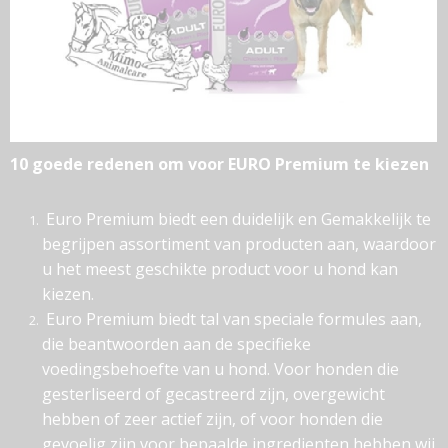
10 goede redenen om voor EURO Premium te kiezen
Euro Premium biedt een duidelijk en Gemakkelijk te
begrijpen assortiment van producten aan, waardoor
u het meest geschikte product voor u hond kan
kiezen.
Euro Premium biedt tal van speciale formules aan,
die beantwoorden aan de specifieke
voedingsbehoefte van u hond. Voor honden die
gesterliseerd of gecastreerd zijn, overgewicht
hebben of zeer actief zijn, of voor honden die
gevoelig zijn voor bepaalde ingredienten hebben wij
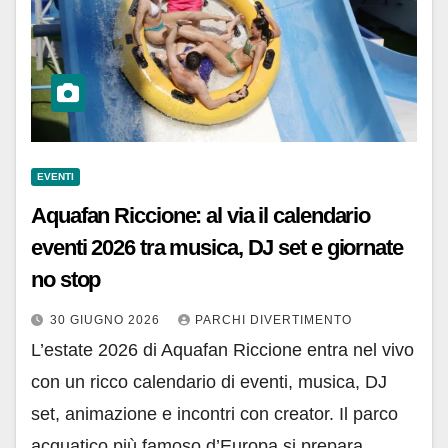
EVENTI
Aquafan Riccione: al via il calendario
eventi 2026 tra musica, DJ set e giornate
no stop
30 GIUGNO 2026
PARCHI DIVERTIMENTO
L’estate 2026 di Aquafan Riccione entra nel vivo
con un ricco calendario di eventi, musica, DJ
set, animazione e incontri con creator. Il parco
acquatico più famoso d’Europa si prepara…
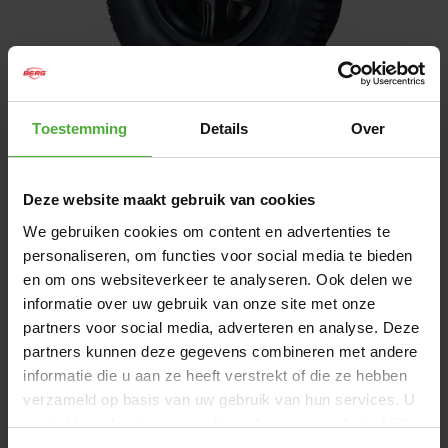
Toestemming
Details
Over
1
/
1
70
,
99
Deze website maakt gebruik van cookies
Livré sous 1 à 2 jours ouvrés
We gebruiken cookies om content en advertenties te
personaliseren, om functies voor social media te bieden
AJOUTER AU PANIER
en om ons websiteverkeer te analyseren. Ook delen we
informatie over uw gebruik van onze site met onze
partners voor social media, adverteren en analyse. Deze
gratuite
Livraison
à partir de 50 €
partners kunnen deze gegevens combineren met andere
9,2/10
Excellente note clients :
informatie die u aan ze heeft verstrekt of die ze hebben
verzameld op basis van uw gebruik van hun services. U
gaat akkoord met onze cookies als u onze website blijft
DIMENSIONS ET DÉTAILS
gebruiken.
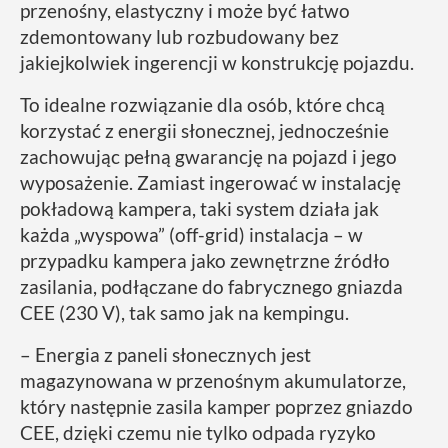
przenośny, elastyczny i może być łatwo
zdemontowany lub rozbudowany bez
jakiejkolwiek ingerencji w konstrukcję pojazdu.
To idealne rozwiązanie dla osób, które chcą
korzystać z energii słonecznej, jednocześnie
zachowując pełną gwarancję na pojazd i jego
wyposażenie. Zamiast ingerować w instalację
pokładową kampera, taki system działa jak
każda „wyspowa” (off-grid) instalacja – w
przypadku kampera jako zewnętrzne źródło
zasilania, podłączane do fabrycznego gniazda
CEE (230 V), tak samo jak na kempingu.
– Energia z paneli słonecznych jest
magazynowana w przenośnym akumulatorze,
który następnie zasila kamper poprzez gniazdo
CEE, dzięki czemu nie tylko odpada ryzyko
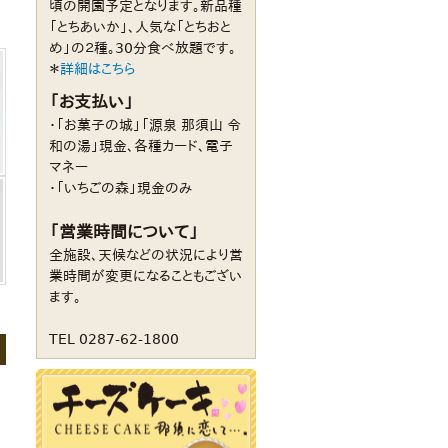
頃の開園予定となります。新品種
「とちあいか」、人気な「とちおと
め」の２種。30分食べ放題です。
＊
詳細はこちら
「お支払い」
・「お菓子の城」「源泉 那須山 令
和の湯」現金、各種カード、電子
マネー
・「いちごの森」現金のみ
「営業時間について」
全施設、天候などの状況により営
業時間が変更になることもござい
ます。
TEL 0287-62-1800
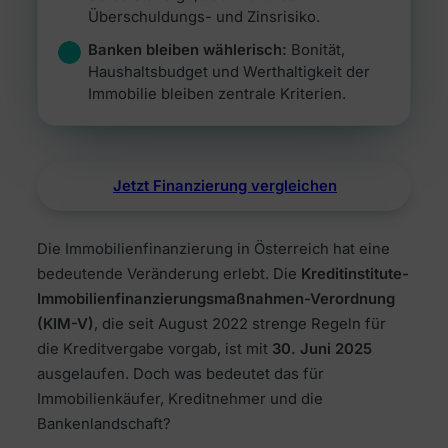
Überschuldungs- und Zinsrisiko.
Banken bleiben wählerisch:
Bonität,
Haushaltsbudget und Werthaltigkeit der
Immobilie bleiben zentrale Kriterien.
Jetzt Finanzierung vergleichen
Die Immobilienfinanzierung in Österreich hat eine
bedeutende Veränderung erlebt. Die
Kreditinstitute-
Immobilienfinanzierungsmaßnahmen-Verordnung
(KIM-V)
, die seit August 2022 strenge Regeln für
die Kreditvergabe vorgab, ist mit
30. Juni 2025
ausgelaufen. Doch was bedeutet das für
Immobilienkäufer, Kreditnehmer und die
Bankenlandschaft?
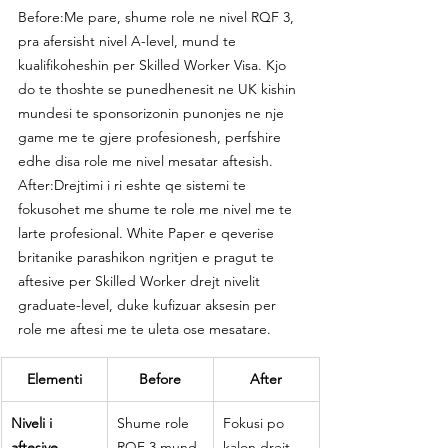
Before:Me pare, shume role ne nivel RQF 3, 
pra afersisht nivel A-level, mund te 
kualifikoheshin per Skilled Worker Visa. Kjo 
do te thoshte se punedhenesit ne UK kishin 
mundesi te sponsorizonin punonjes ne nje 
game me te gjere profesionesh, perfshire 
edhe disa role me nivel mesatar aftesish.
After:Drejtimi i ri eshte qe sistemi te 
fokusohet me shume te role me nivel me te 
larte profesional. White Paper e qeverise 
britanike parashikon ngritjen e pragut te 
aftesive per Skilled Worker drejt nivelit 
graduate-level, duke kufizuar aksesin per 
role me aftesi me te uleta ose mesatare.
Elementi
Before
After
Niveli i 
Shume role 
Fokusi po 
aftesive
RQF 3 mund 
kalon drejt 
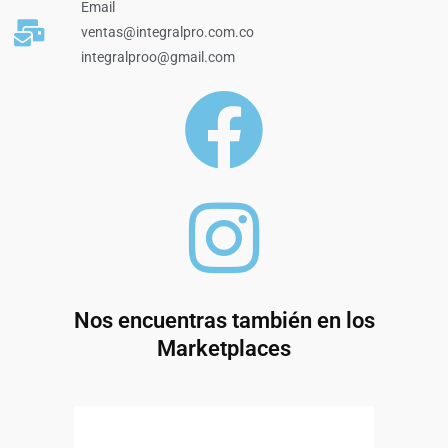
Email
ventas@integralpro.com.co
integralproo@gmail.com
Nos encuentras también en los
Marketplaces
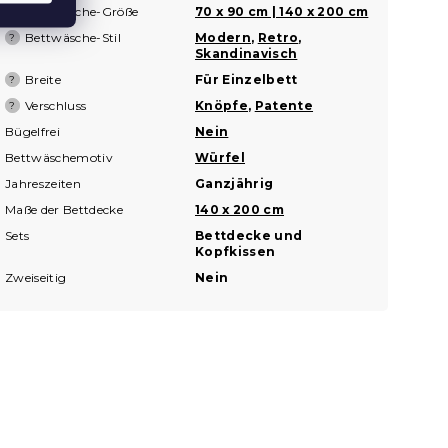
Bettwäsche-Größe
70 x 90 cm | 140 x 200 cm
?
Bettwäsche-Stil
Modern
,
Retro
,
?
Skandinavisch
Breite
Für Einzelbett
?
Verschluss
Knöpfe
,
Patente
?
Bügelfrei
Nein
Bettwäschemotiv
Würfel
Jahreszeiten
Ganzjährig
Maße der Bettdecke
140 x 200 cm
Sets
Bettdecke und
Kopfkissen
Zweiseitig
Nein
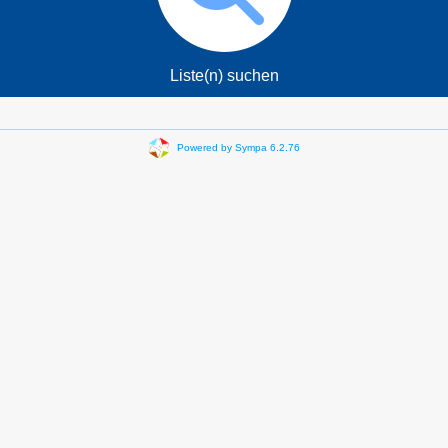
Liste(n) suchen
Powered by Sympa 6.2.76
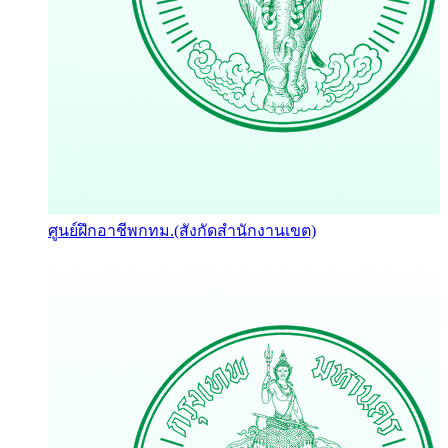
ศูนย์ฝึกอาชีพกทม.(สังกัดสำนักงานเขต)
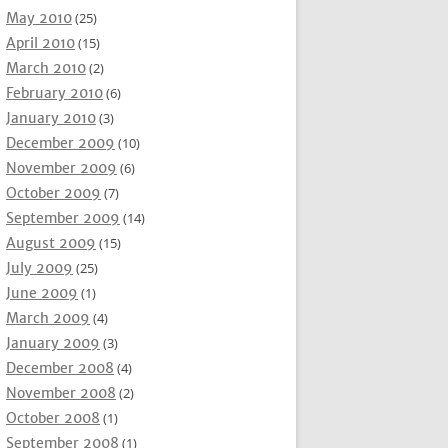
May 2010
(25)
April 2010
(15)
March 2010
(2)
February 2010
(6)
January 2010
(3)
December 2009
(10)
November 2009
(6)
October 2009
(7)
September 2009
(14)
August 2009
(15)
July 2009
(25)
June 2009
(1)
March 2009
(4)
January 2009
(3)
December 2008
(4)
November 2008
(2)
October 2008
(1)
September 2008
(1)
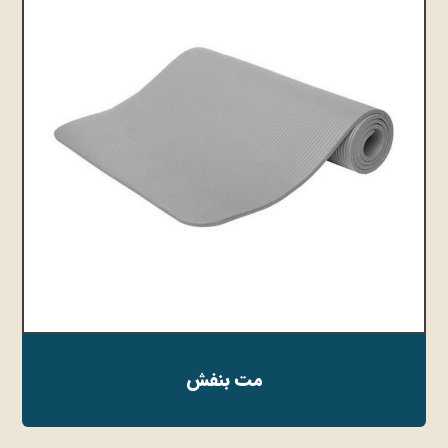
مت بنفش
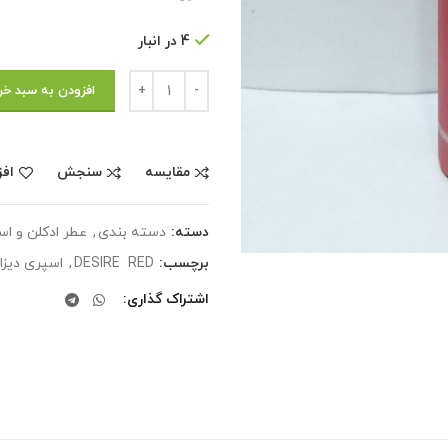
4 در انبار
تعداد
افزودن به سبد خر
مقایسه
سنجش
افز
دسته:
دسته بندی
,
عطر ادکلن و ا
برچسب:
DESIRE RED
,
اسپری دیزای
اشتراک گذاری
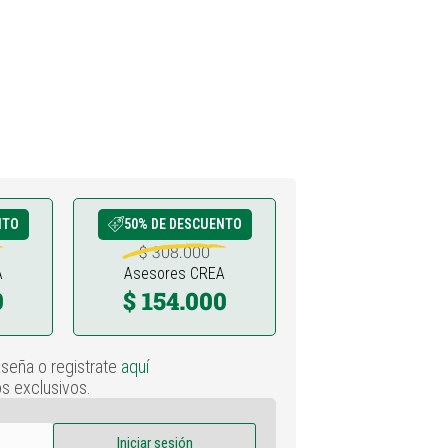
NTO
50% DE DESCUENTO
$ 308.000
A
Asesores CREA
0
$ 154.000
aseña o registrate
aquí
s exclusivos.
Iniciar sesión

### Problem description
Retype the records exactly. Any image in them should not appear in what you write.

### Solution
10 goede redenen om voor EURO Premium te kiezen
Euro Premium biedt een duidelijk en Gemakkelijk te
begrijpen assortiment van producten aan, waardoor
u het meest geschikte product voor u hond kan
kiezen.
Euro Premium biedt tal van speciale formules aan,
die beantwoorden aan de specifieke
voedingsbehoefte van u hond. Voor honden die
gesterliseerd of gecastreerd zijn, overgewicht
hebben of zeer actief zijn, of voor honden die
gevoelig zijn voor bepaalde ingredienten hebben wij
EVENTI
Aquafan Riccione: al via il calendario
eventi 2026 tra musica, DJ set e giornate
no stop
30 GIUGNO 2026
PARCHI DIVERTIMENTO
L’estate 2026 di Aquafan Riccione entra nel vivo
con un ricco calendario di eventi, musica, DJ
set, animazione e incontri con creator. Il parco
acquatico più famoso d’Europa si prepara…
Toestemming
Details
Over
1
/
1
70
,
99
Deze website maakt gebruik van cookies
Livré sous 1 à 2 jours ouvrés
We gebruiken cookies om content en advertenties te
personaliseren, om functies voor social media te bieden
AJOUTER AU PANIER
en om ons websiteverkeer te analyseren. Ook delen we
informatie over uw gebruik van onze site met onze
partners voor social media, adverteren en analyse. Deze
gratuite
Livraison
à partir de 50 €
partners kunnen deze gegevens combineren met andere
9,2/10
Excellente note clients :
informatie die u aan ze heeft verstrekt of die ze hebben
verzameld op basis van uw gebruik van hun services. U
gaat akkoord met onze cookies als u onze website blijft
DIMENSIONS ET DÉTAILS
gebruiken.
przenośny, elastyczny i może być łatwo
zdemontowany lub rozbudowany bez
jakiejkolwiek ingerencji w konstrukcję pojazdu.
To idealne rozwiązanie dla osób, które chcą
korzystać z energii słonecznej, jednocześnie
zachowując pełną gwarancję na pojazd i jego
wyposażenie. Zamiast ingerować w instalację
pokładową kampera, taki system działa jak
każda „wyspowa” (off-grid) instalacja – w
przypadku kampera jako zewnętrzne źródło
zasilania, podłączane do fabrycznego gniazda
CEE (230 V), tak samo jak na kempingu.
– Energia z paneli słonecznych jest
magazynowana w przenośnym akumulatorze,
który następnie zasila kamper poprzez gniazdo
CEE, dzięki czemu nie tylko odpada ryzyko
頃の開園予定となります。新品種
「とちあいか」、人気な「とちおと
め」の２種。30分食べ放題です。
＊
詳細はこちら
「お支払い」
・「お菓子の城」「源泉 那須山 令
和の湯」現金、各種カード、電子
マネー
・「いちごの森」現金のみ
「営業時間について」
全施設、天候などの状況により営
業時間が変更になることもござい
ます。
TEL 0287-62-1800
Überschuldungs- und Zinsrisiko.
Banken bleiben wählerisch:
Bonität,
Haushaltsbudget und Werthaltigkeit der
Immobilie bleiben zentrale Kriterien.
Jetzt Finanzierung vergleichen
Die Immobilienfinanzierung in Österreich hat eine
bedeutende Veränderung erlebt. Die
Kreditinstitute-
Immobilienfinanzierungsmaßnahmen-Verordnung
(KIM-V)
, die seit August 2022 strenge Regeln für
die Kreditvergabe vorgab, ist mit
30. Juni 2025
ausgelaufen. Doch was bedeutet das für
Immobilienkäufer, Kreditnehmer und die
Bankenlandschaft?
Before:Me pare, shume role ne nivel RQF 3, 
pra afersisht nivel A-level, mund te 
kualifikoheshin per Skilled Worker Visa. Kjo 
do te thoshte se punedhenesit ne UK kishin 
mundesi te sponsorizonin punonjes ne nje 
game me te gjere profesionesh, perfshire 
edhe disa role me nivel mesatar aftesish.
After:Drejtimi i ri eshte qe sistemi te 
fokusohet me shume te role me nivel me te 
larte profesional. White Paper e qeverise 
britanike parashikon ngritjen e pragut te 
aftesive per Skilled Worker drejt nivelit 
graduate-level, duke kufizuar aksesin per 
role me aftesi me te uleta ose mesatare.
Elementi
Before
After
Niveli i 
Shume role 
Fokusi po 
aftesive
RQF 3 mund 
kalon drejt 
Email
ventas@integralpro.com.co
integralproo@gmail.com
Nos encuentras también en los
Marketplaces
Bettwäsche-Größe
70 x 90 cm | 140 x 200 cm
?
Bettwäsche-Stil
Modern
,
Retro
,
?
Skandinavisch
Breite
Für Einzelbett
?
Verschluss
Knöpfe
,
Patente
?
Bügelfrei
Nein
Bettwäschemotiv
Würfel
Jahreszeiten
Ganzjährig
Maße der Bettdecke
140 x 200 cm
Sets
Bettdecke und
Kopfkissen
Zweiseitig
Nein
Liste(n) suchen
Powered by Sympa 6.2.76
ศูนย์ฝึกอาชีพกทม.(สังกัดสำนักงานเขต)
May 2010
(25)
April 2010
(15)
March 2010
(2)
February 2010
(6)
January 2010
(3)
December 2009
(10)
November 2009
(6)
October 2009
(7)
September 2009
(14)
August 2009
(15)
July 2009
(25)
June 2009
(1)
March 2009
(4)
January 2009
(3)
December 2008
(4)
November 2008
(2)
October 2008
(1)
September 2008
(1)
مت بنفش
4 در انبار
تعداد
افزودن به سبد خر
مقایسه
سنجش
افز
دسته:
دسته بندی
,
عطر ادکلن و ا
برچسب:
DESIRE RED
,
اسپری دیزای
اشتراک گذاری
NTO
50% DE DESCUENTO
$ 308.000
A
Asesores CREA
0
$ 154.000
aseña o registrate
aquí
s exclusivos.
Iniciar sesión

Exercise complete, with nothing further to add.